For those of us who revere horror cinema, it’s more about the era than the experience, as truth be told, that’s always been lousy — the headlights on the screen, the horns, the interminable wait to get out, the long walks to pee…
Chillerama is a horror anthology that’s both based on and a celebration of the happenings at a drive-in movie theater. The drive-in audience and staff provide the connective tissue/wraparound, divided into four disparate featurettes -some more magical than others – with occasionally inspired bits of grotesquerie.
In ‘Wadzilla,’ “spermapramine” is given to a nebbish with an extremely low sperm count. But that’s misleading. Turns out he’s got a large one indeed, and that’s giving him groin pain.

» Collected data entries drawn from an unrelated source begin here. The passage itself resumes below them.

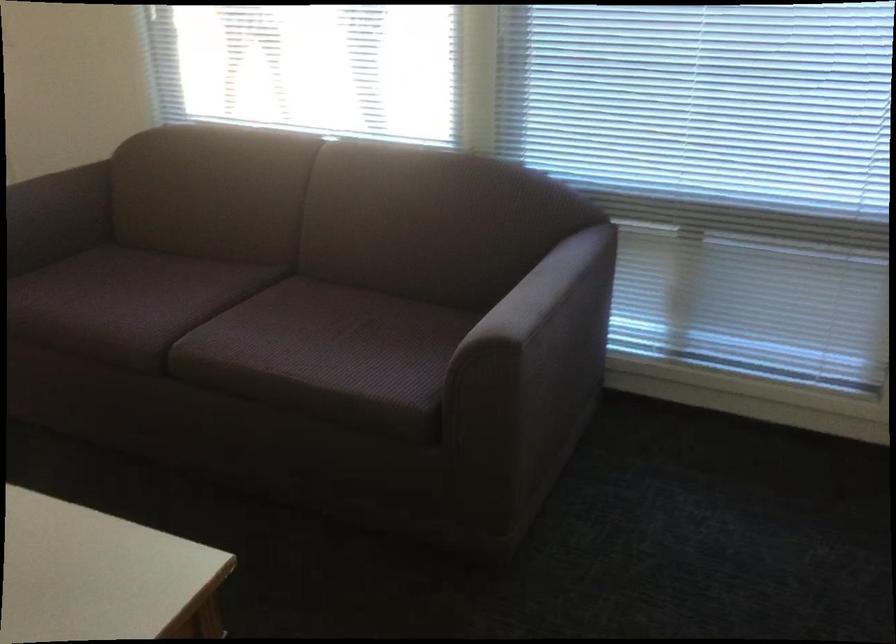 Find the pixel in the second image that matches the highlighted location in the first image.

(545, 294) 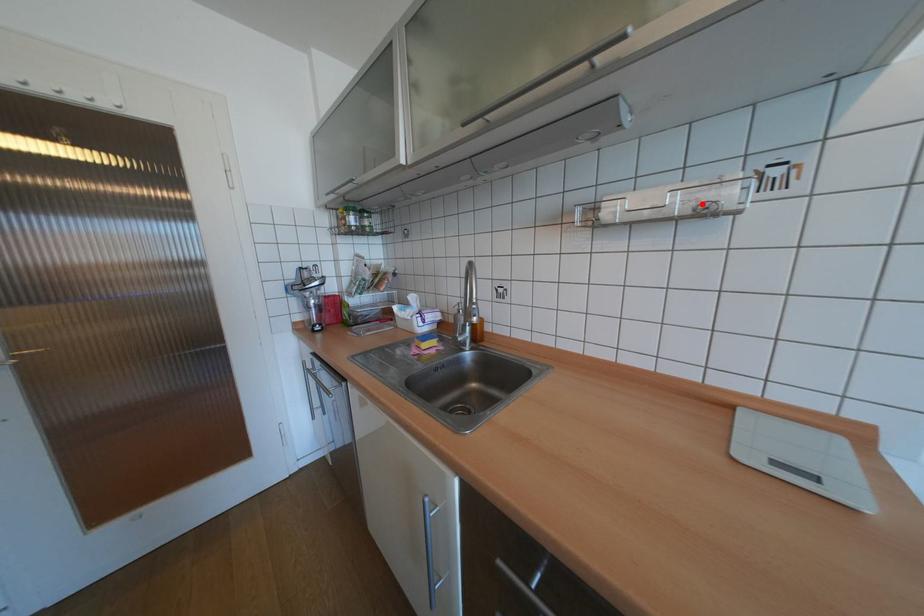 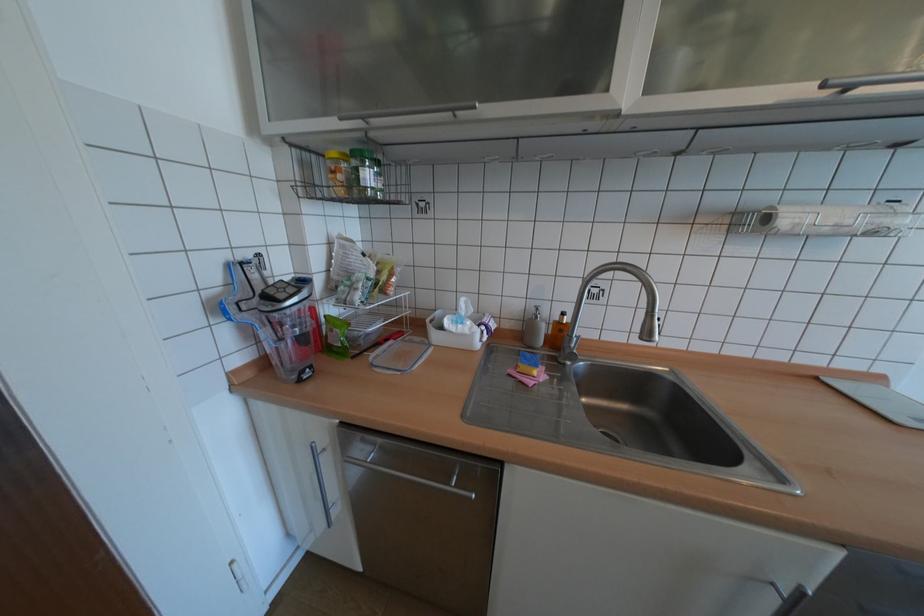 Where in the second image is the point corresponding to the highlighted location from the first image?

(881, 227) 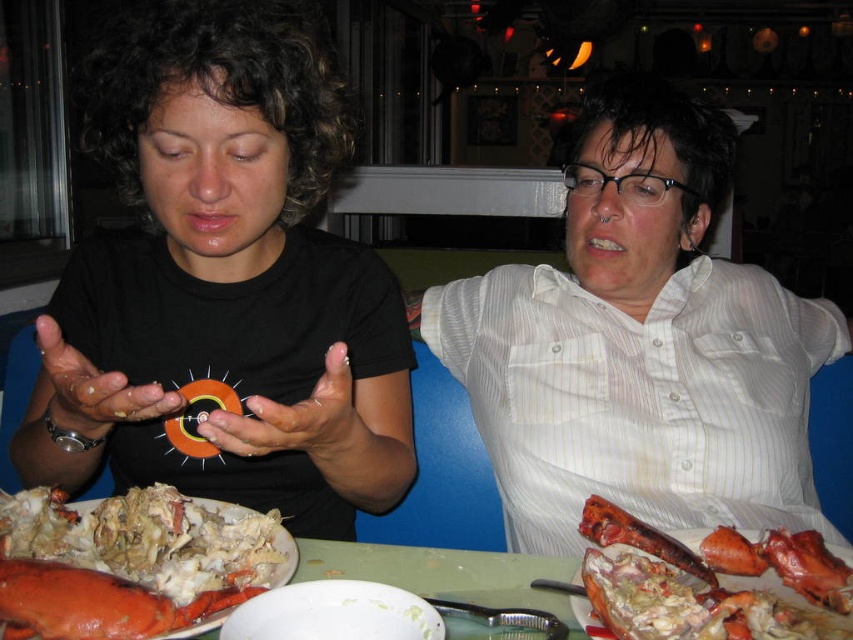 Who is more distant from viewer, (109,636) or (579,577)?

The point (579,577) is more distant.

Is shiny red lobster at lower left wider than shiny lobster at lower right?

Incorrect, shiny red lobster at lower left's width does not surpass shiny lobster at lower right's.

Locate an element on the screen. This screenshot has width=853, height=640. shiny red lobster at lower left is located at coordinates (94, 604).

Is white striped shirt at center wider than shiny lobster claw at lower left?

Indeed, white striped shirt at center has a greater width compared to shiny lobster claw at lower left.

How much distance is there between white striped shirt at center and shiny lobster claw at lower left?

white striped shirt at center is 56.06 centimeters away from shiny lobster claw at lower left.

I want to click on white striped shirt at center, so click(x=639, y=344).

I want to click on white striped shirt at center, so click(639, 344).

This screenshot has width=853, height=640. Describe the element at coordinates (639, 344) in the screenshot. I see `white striped shirt at center` at that location.

Is white striped shirt at center bigger than shiny lobster at lower right?

Indeed, white striped shirt at center has a larger size compared to shiny lobster at lower right.

Where is `white striped shirt at center`? This screenshot has width=853, height=640. white striped shirt at center is located at coordinates (639, 344).

I want to click on white striped shirt at center, so click(639, 344). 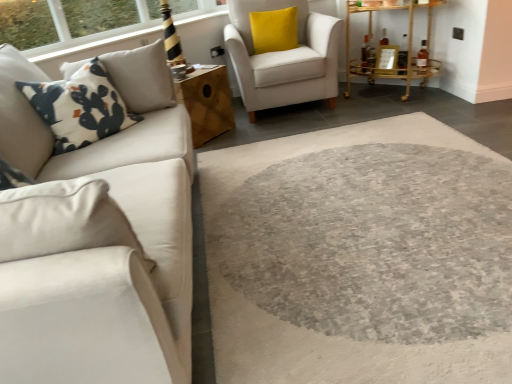 Question: From a real-world perspective, is satin white couch at left positioned above or below yellow velvet pillow at upper right?

Choices:
 (A) below
 (B) above

Answer: (B)

Question: Is satin white couch at left wider or thinner than yellow velvet pillow at upper right?

Choices:
 (A) thin
 (B) wide

Answer: (B)

Question: Estimate the real-world distances between objects in this image. Which object is farther from the wooden cube at center, the second table positioned from the right?

Choices:
 (A) satin white couch at left
 (B) soft white fabric armchair at center
 (C) white printed fabric pillow at left
 (D) gold metallic bar cart at upper right, which ranks as the 1th table in right-to-left order
 (E) yellow velvet pillow at upper right

Answer: (D)

Question: Estimate the real-world distances between objects in this image. Which object is closer to the satin white couch at left?

Choices:
 (A) yellow velvet pillow at upper right
 (B) wooden cube at center, the 1th table in the left-to-right sequence
 (C) soft white fabric armchair at center
 (D) gold metallic bar cart at upper right, positioned as the 2th table in left-to-right order
 (E) white printed fabric pillow at left

Answer: (E)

It’s expelled on a hot date and grows to very large proportions and obscene results ensue. There’s an inspired bit of lunacy involving the Statue of Liberty in this 50s monster movie throwback with a twist (a “twisted nut-sack,” says the nebbish’s buddy to explain his friend being doubled over in pain). It’s audacious and pretty unforgettable.
‘I Was a Teenage Wearbear’ mixes homoerotic wrestling with leather bears and butt bites, all in musical form. There’s a greaser (accompanied by his two, finger-snapping henchmen) attempting to woo a wrestler who has ambiguous sexuality. The music’s very Eddie Fuller and Eddie Cochrane.

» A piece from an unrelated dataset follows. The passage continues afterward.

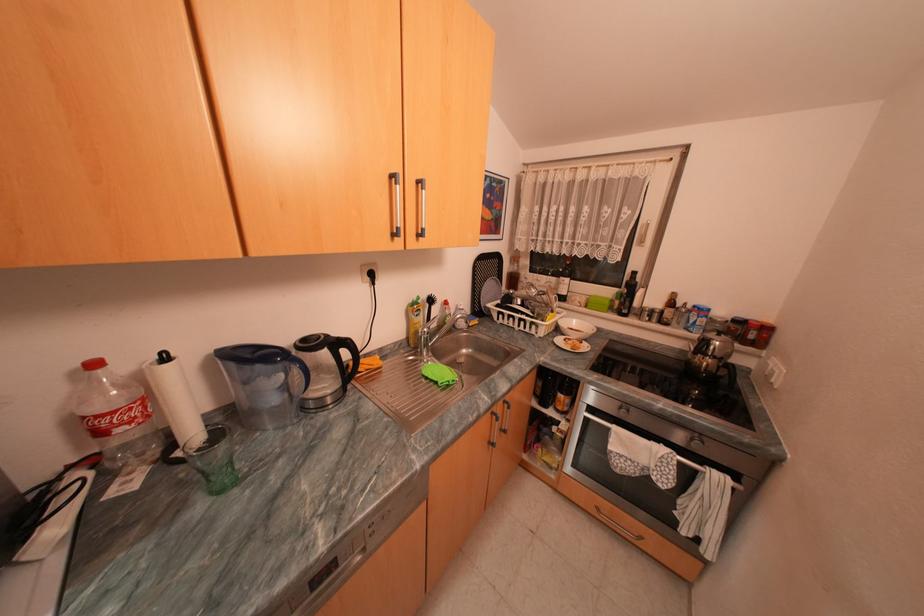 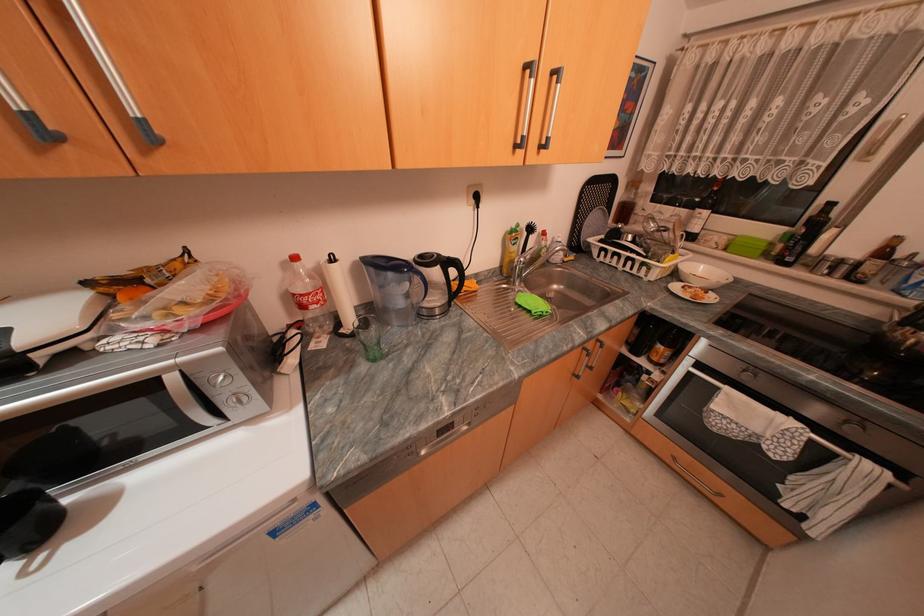 Locate, in the second image, the point that corresponds to [618,428] in the first image.

(727, 389)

The Diary of Anne Frankenstein features the Fuhrer killing the Frank family and cobbling together a creature out of spare parts, which then exacts its revenge. As an attempt to lighten the subject matter, Hitler speaks gibberish while the rest of the cast speaks German, but The Great Dictator this isn’t. The monster (famed Jason actor Kane Hodder) wears a tallit prayer shawl, and the less said about this segment overall, the better. Horrendous.
Finally, the drive-in audience that’s subjected to all this transforms into mindless zombies (a la the Lamberto Bava cult-classic, Demons) because of goo that’s mistakenly added to popcorn.
This transitions into Deathication, which comes with a caveat, inspired by William Castle, that those with a weak constitution might not be able to handle all the flying shit.
And it delivers on its promise.
The highs aren’t high enough to commend Chillerama.